I would be interested to see what come back you get off that??? I lived in Dubai 3 years ago and it was a great place to be, but i have just been offered a job back out in the UAE but this time in Abu Dhabi, i didnt go there when i was last out there so thats all new to me.

Poeple have said different things to me with regards to Abu Dhabi. I was thinking of living in Jebil Ali which is in between Dubai and Abu Dhabi as my office is in A/D.
So that way i can get the best of both worlds!!

As far as i am aware A/D is more laid back where as Dubai has it all going on, but then i could be wrong ha ha.....let me know if you get any response.

Kandy


----------



## BA Brad (Sep 23, 2009)

kandy25 said:


> Hi
> 
> I would be interested to see what come back you get off that??? I lived in Dubai 3 years ago and it was a great place to be, but i have just been offered a job back out in the UAE but this time in Abu Dhabi, i didnt go there when i was last out there so thats all new to me.
> 
> ...



Thanks for the response Kandy - Sounds like Dubai is the winner :clap2: but i'll have to wait and see i guess....... Hopefully some more ppl respond too


----------



## basimoli (Feb 13, 2009)

If you do a search on this forum you will see a lot of discussion on this issue. 
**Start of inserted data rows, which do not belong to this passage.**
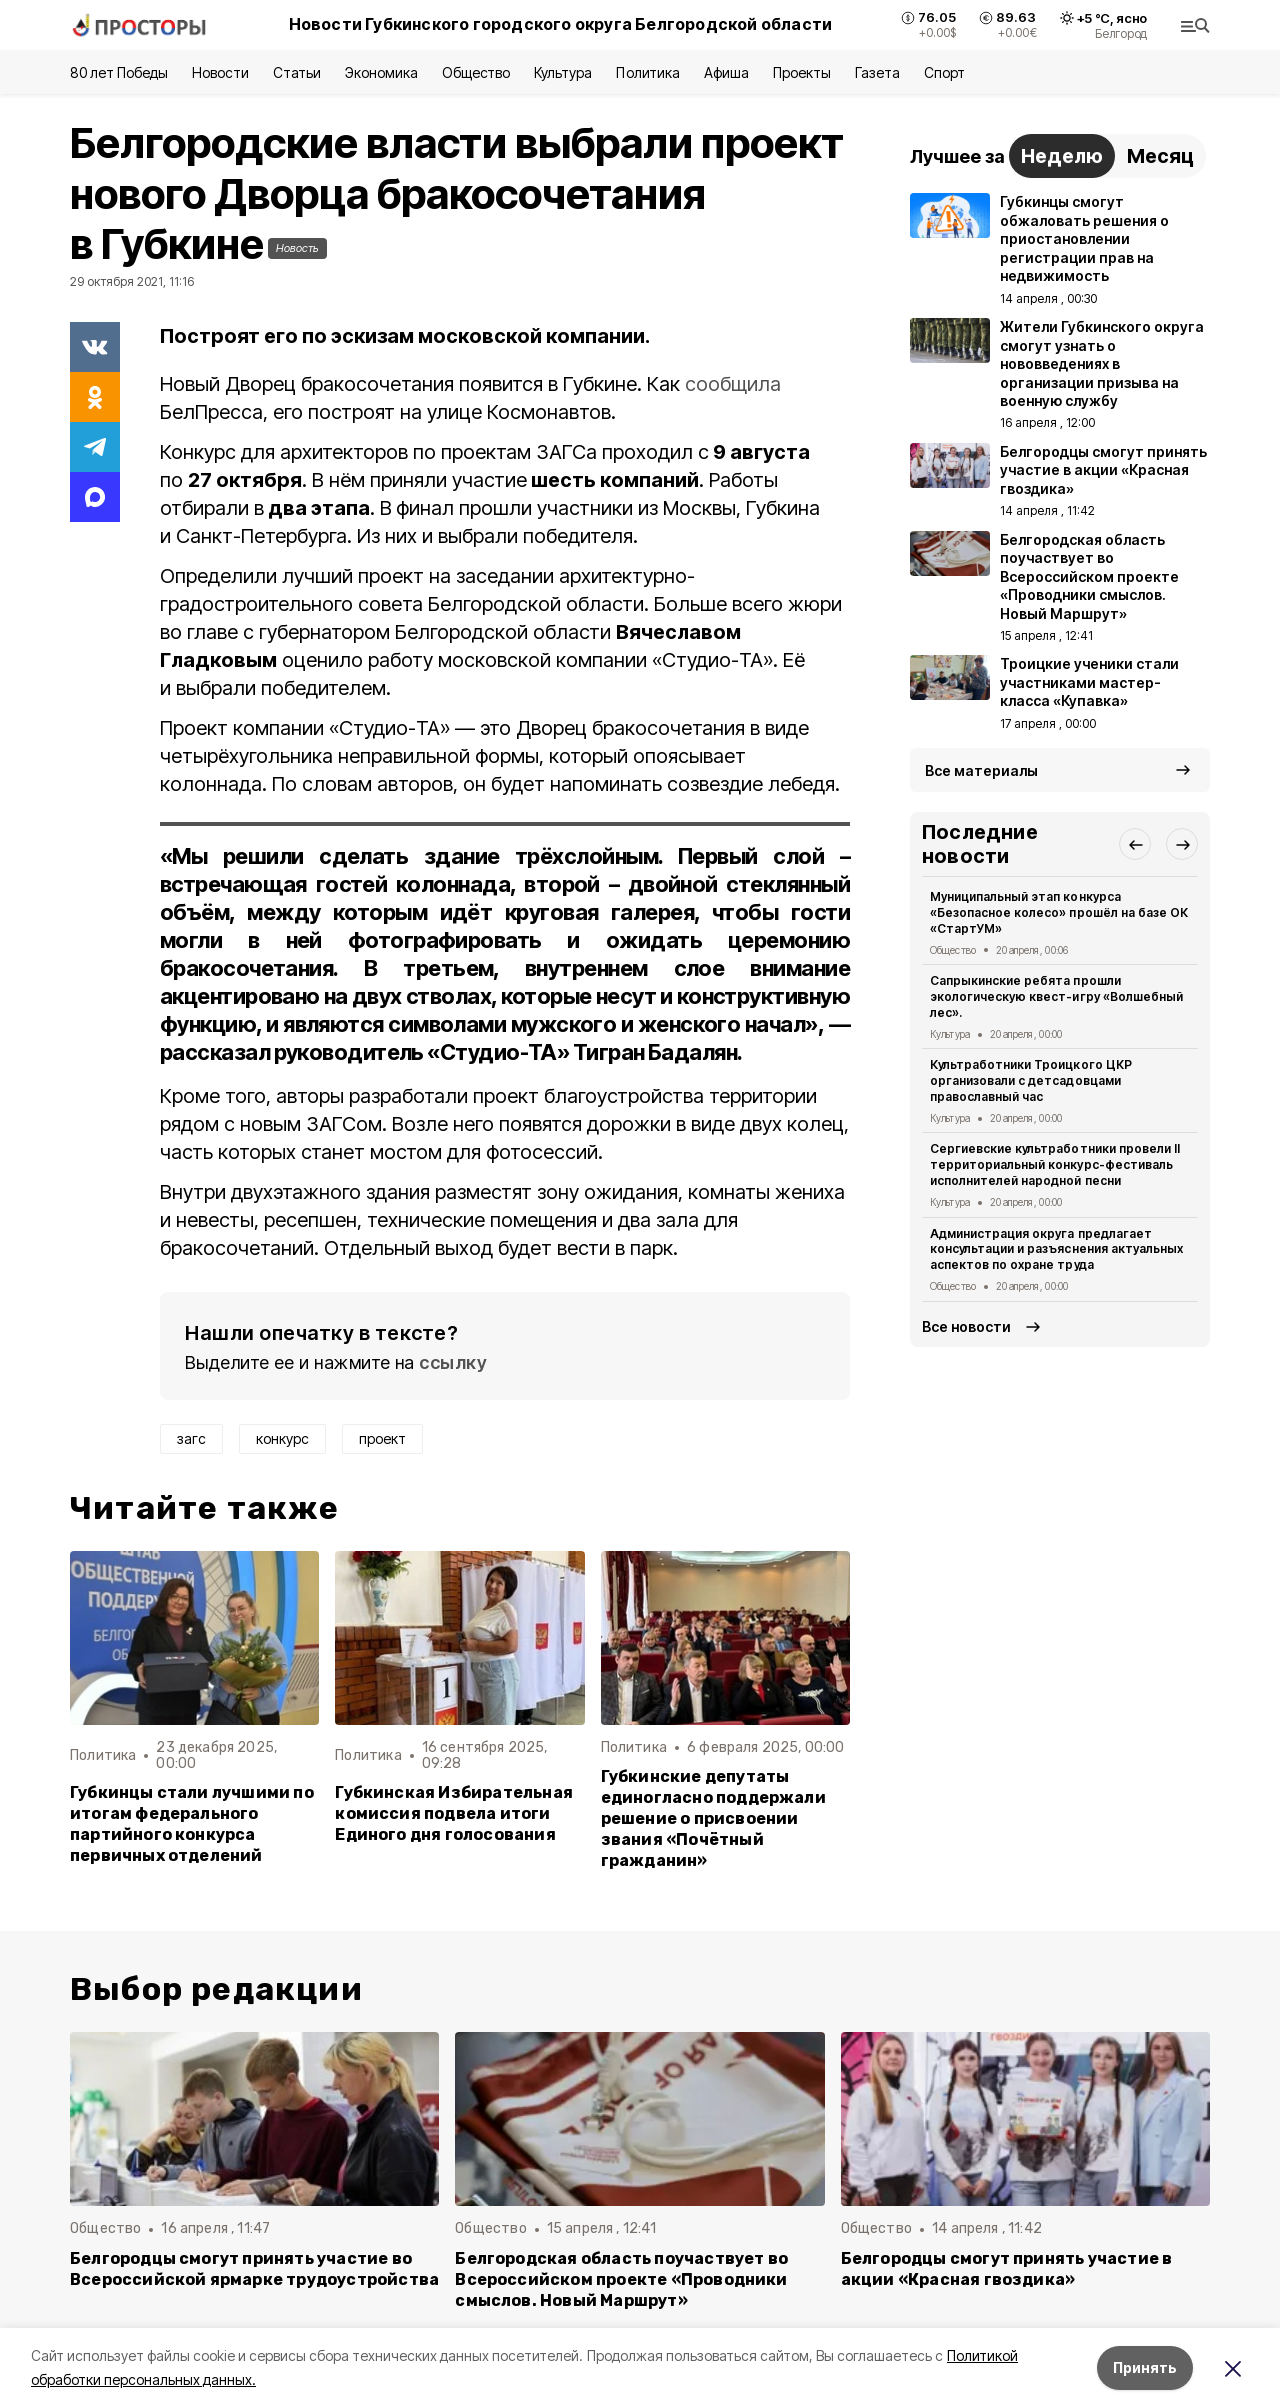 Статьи (297, 72)
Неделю (1062, 156)
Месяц (1160, 156)
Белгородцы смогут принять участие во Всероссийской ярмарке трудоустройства (254, 2269)
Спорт (944, 72)
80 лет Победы (119, 72)
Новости (220, 72)
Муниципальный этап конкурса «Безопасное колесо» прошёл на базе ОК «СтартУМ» (1059, 912)
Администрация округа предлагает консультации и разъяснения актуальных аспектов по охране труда (1056, 1249)
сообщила (733, 384)
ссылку (453, 1362)
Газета (877, 72)
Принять (1145, 2367)
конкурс (282, 1438)
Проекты (802, 72)
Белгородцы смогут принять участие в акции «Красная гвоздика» (1007, 2269)
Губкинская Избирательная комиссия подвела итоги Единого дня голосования (454, 1813)
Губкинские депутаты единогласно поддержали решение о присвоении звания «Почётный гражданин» (713, 1818)
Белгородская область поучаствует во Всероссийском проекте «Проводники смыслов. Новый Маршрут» (621, 2279)
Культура (563, 72)
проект (382, 1438)
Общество (476, 72)
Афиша (726, 72)
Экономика (381, 72)
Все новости (966, 1326)
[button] (1135, 844)
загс (191, 1438)
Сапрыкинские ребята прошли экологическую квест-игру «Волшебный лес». (1056, 996)
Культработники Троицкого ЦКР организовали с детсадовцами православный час (1031, 1080)
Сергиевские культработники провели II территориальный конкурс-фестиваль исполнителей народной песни (1055, 1164)
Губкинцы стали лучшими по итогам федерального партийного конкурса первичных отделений (192, 1824)
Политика (647, 72) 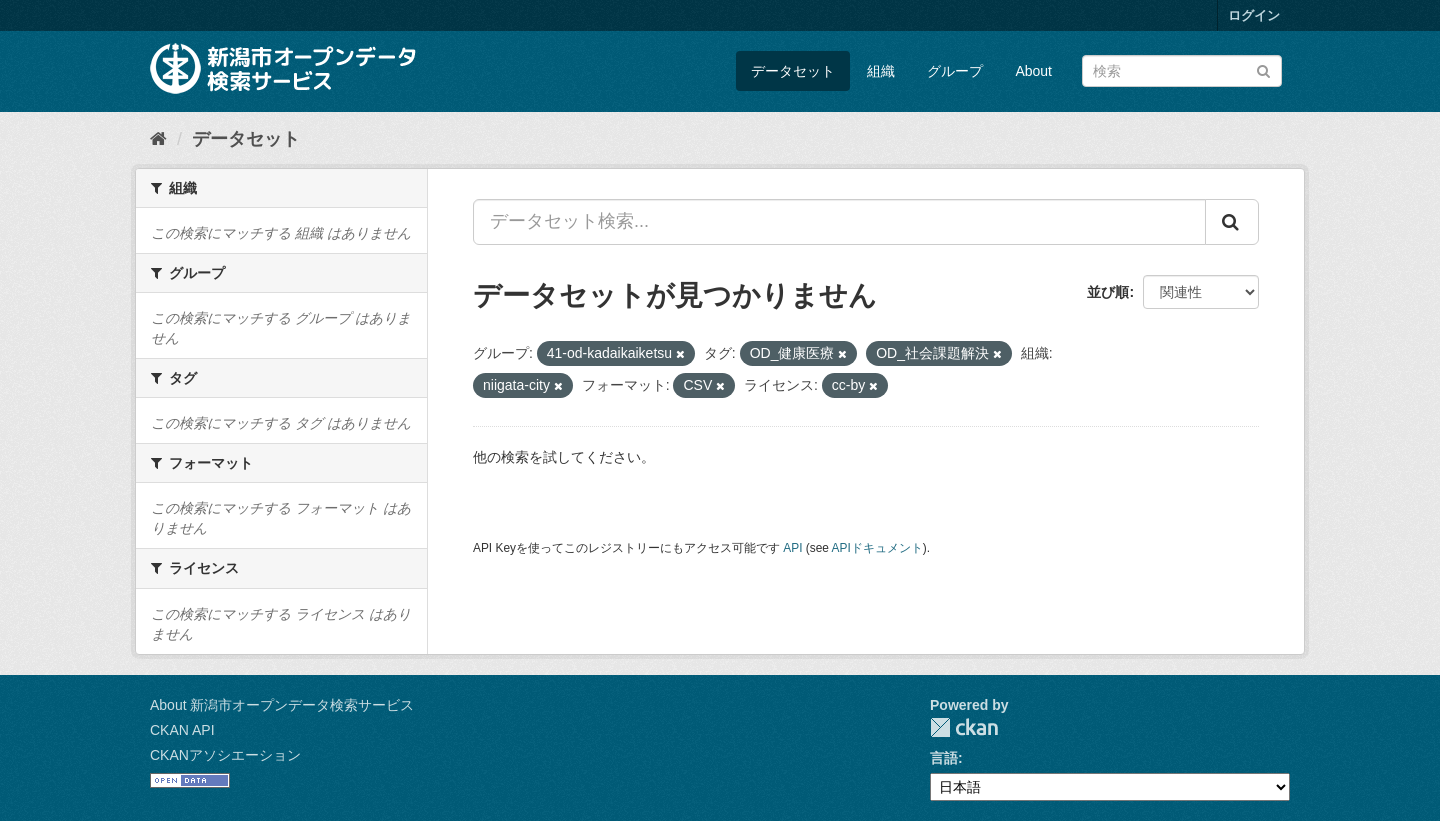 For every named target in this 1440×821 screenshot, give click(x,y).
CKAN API (182, 730)
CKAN (964, 727)
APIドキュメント (877, 548)
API (792, 548)
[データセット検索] (1182, 71)
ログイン (1254, 15)
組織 (881, 71)
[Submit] (1263, 69)
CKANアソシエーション (225, 755)
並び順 (1108, 292)
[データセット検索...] (839, 222)
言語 (944, 758)
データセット (793, 71)
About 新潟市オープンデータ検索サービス (282, 705)
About (1033, 71)
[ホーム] (158, 139)
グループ (955, 71) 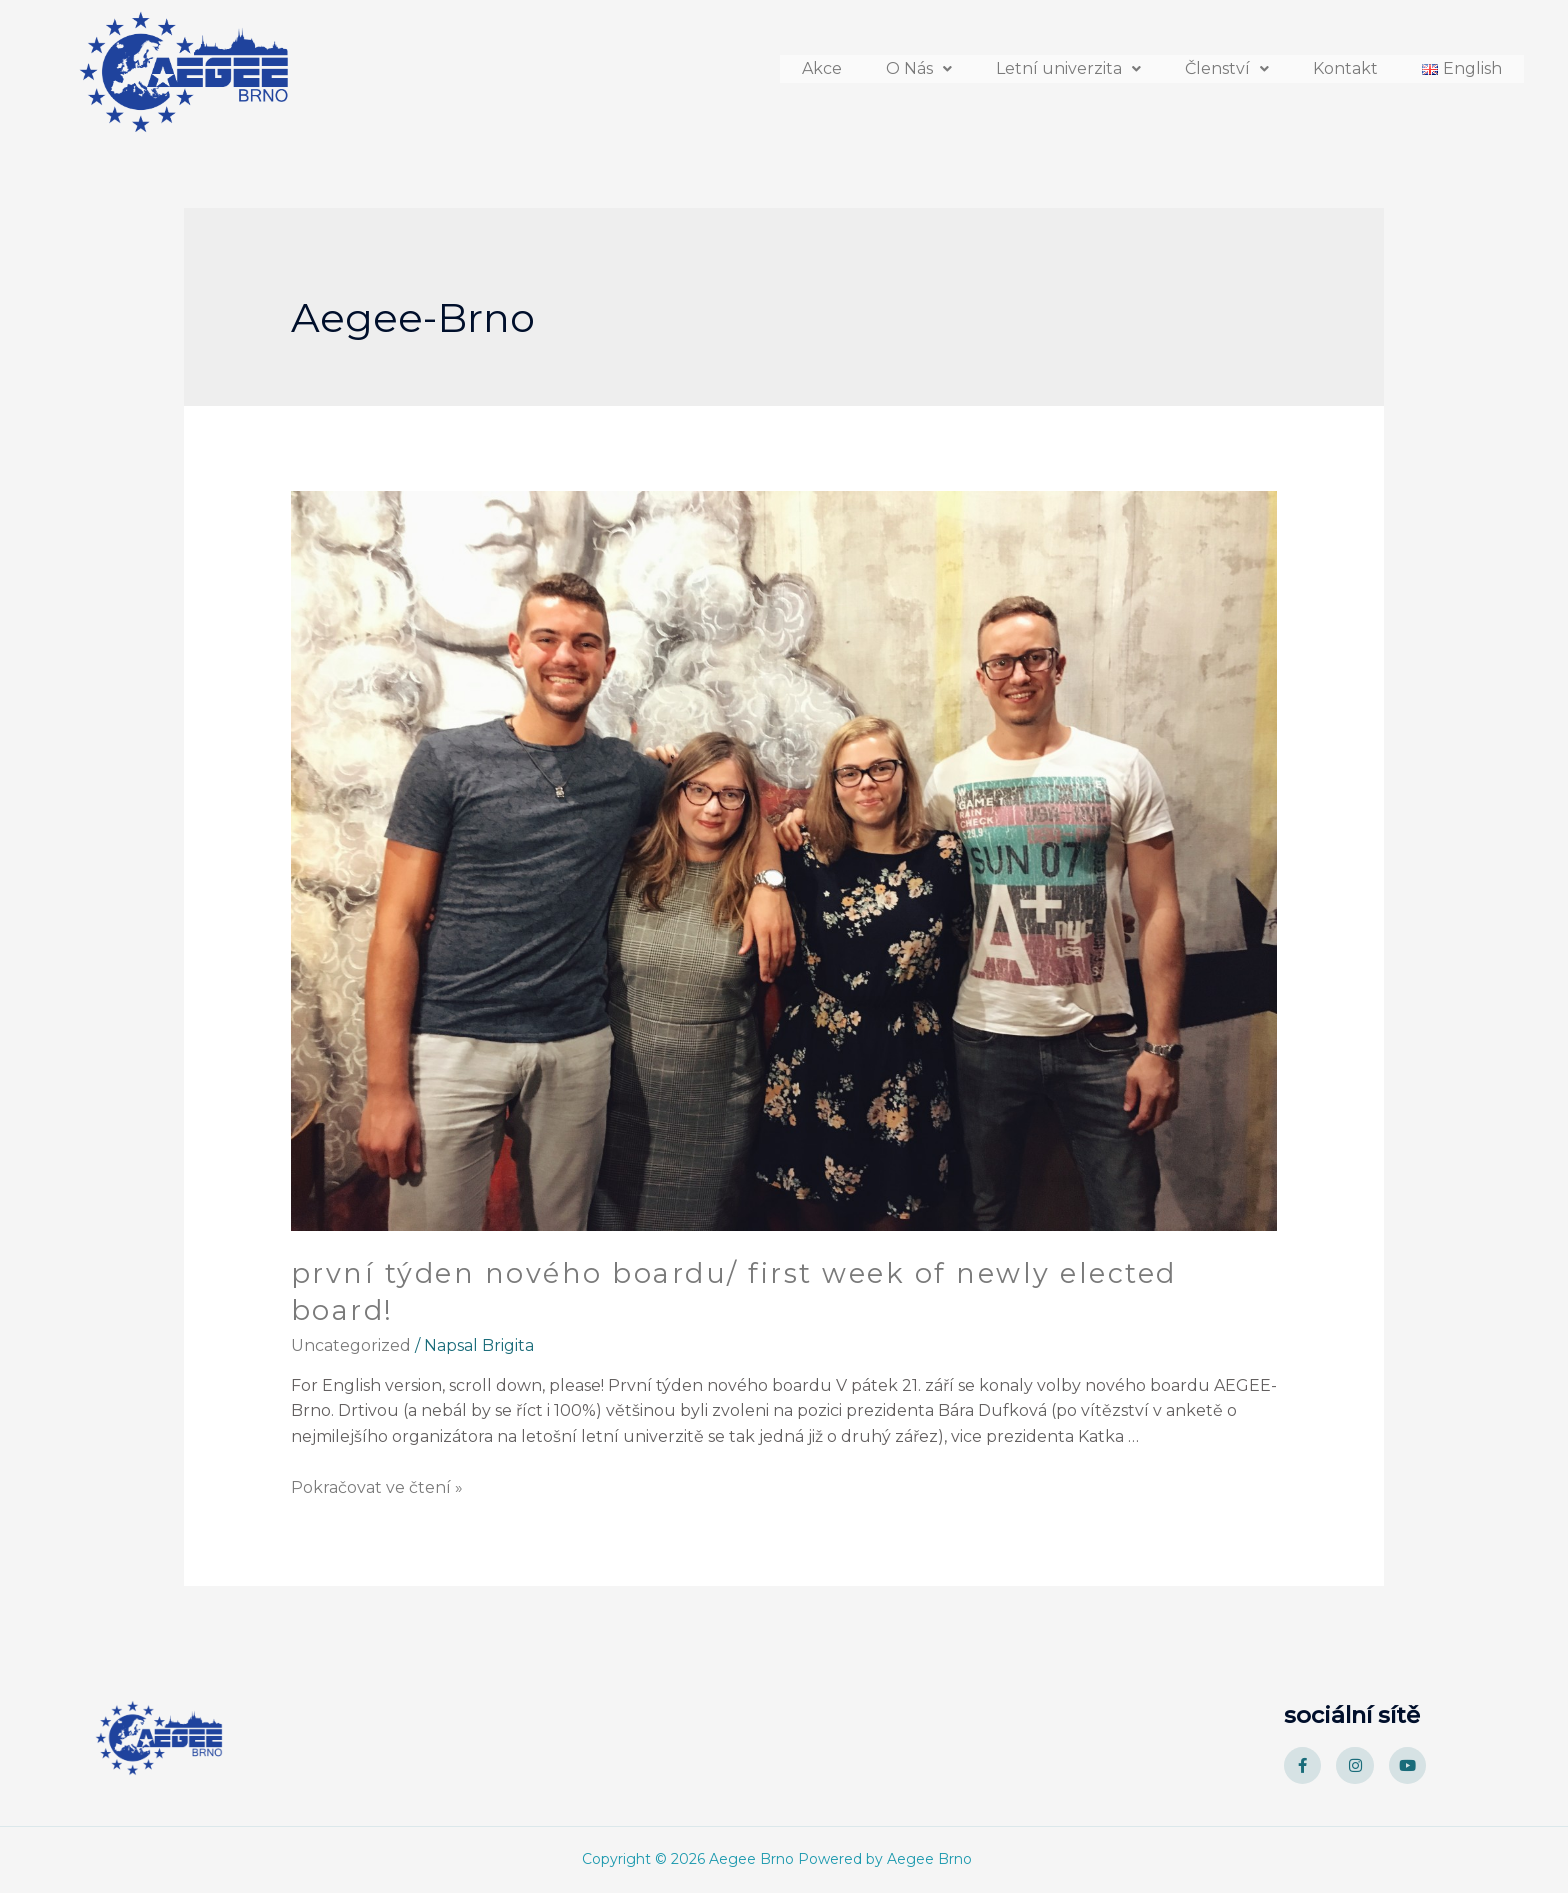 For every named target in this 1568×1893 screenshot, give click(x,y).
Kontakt (1345, 63)
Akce (822, 63)
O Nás (919, 63)
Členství (1227, 63)
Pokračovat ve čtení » (377, 1487)
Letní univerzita (1068, 63)
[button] (919, 63)
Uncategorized (351, 1345)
For us the decision to live in Dubai while working in AD was mainly based on the quality of the accommodation for the available budget and the schools availability.
We have been here since April and we are sure now that we have made the right choice.


----------



## Maz25 (Jul 6, 2008)

I work in Abu Dhabi and live in Dubai (lovely 1hr commute daily). Personally, I would not live in AUH, unless I got one of the nice apartments by the Corniche, which I obviously can't afford. AUH is more traditional and family-orientated as opposed to Dubai, where I find that as a young adult, there are loads more to do. I may be biased though as I was working in Dubai before and hence my friends and social life are in Dubai, hence the preference.

Saying that, I think the choice really comes down to your lifestyle & what you're looking for in regards to your standard of living, quality of life, amenities, etc.

My colleagues who live in Abu Dhabi cannot stand Dubai, whilst I am the exact opposite and that difference in opinion really comes down to our lifestyle.


----------



## BA Brad (Sep 23, 2009)

Maz25 said:


> I work in Abu Dhabi and live in Dubai (lovely 1hr commute daily). Personally, I would not live in AUH, unless I got one of the nice apartments by the Corniche, which I obviously can't afford. AUH is more traditional and family-orientated as opposed to Dubai, where I find that as a young adult, there are loads more to do. I may be biased though as I was working in Dubai before and hence my friends and social life are in Dubai, hence the preference.
> 
> Saying that, I think the choice really comes down to your lifestyle & what you're looking for in regards to your standard of living, quality of life, amenities, etc.
> 
> My colleagues who live in Abu Dhabi cannot stand Dubai, whilst I am the exact opposite and that difference in opinion really comes down to our lifestyle.



Cool, thanks for your comments Maz.....


----------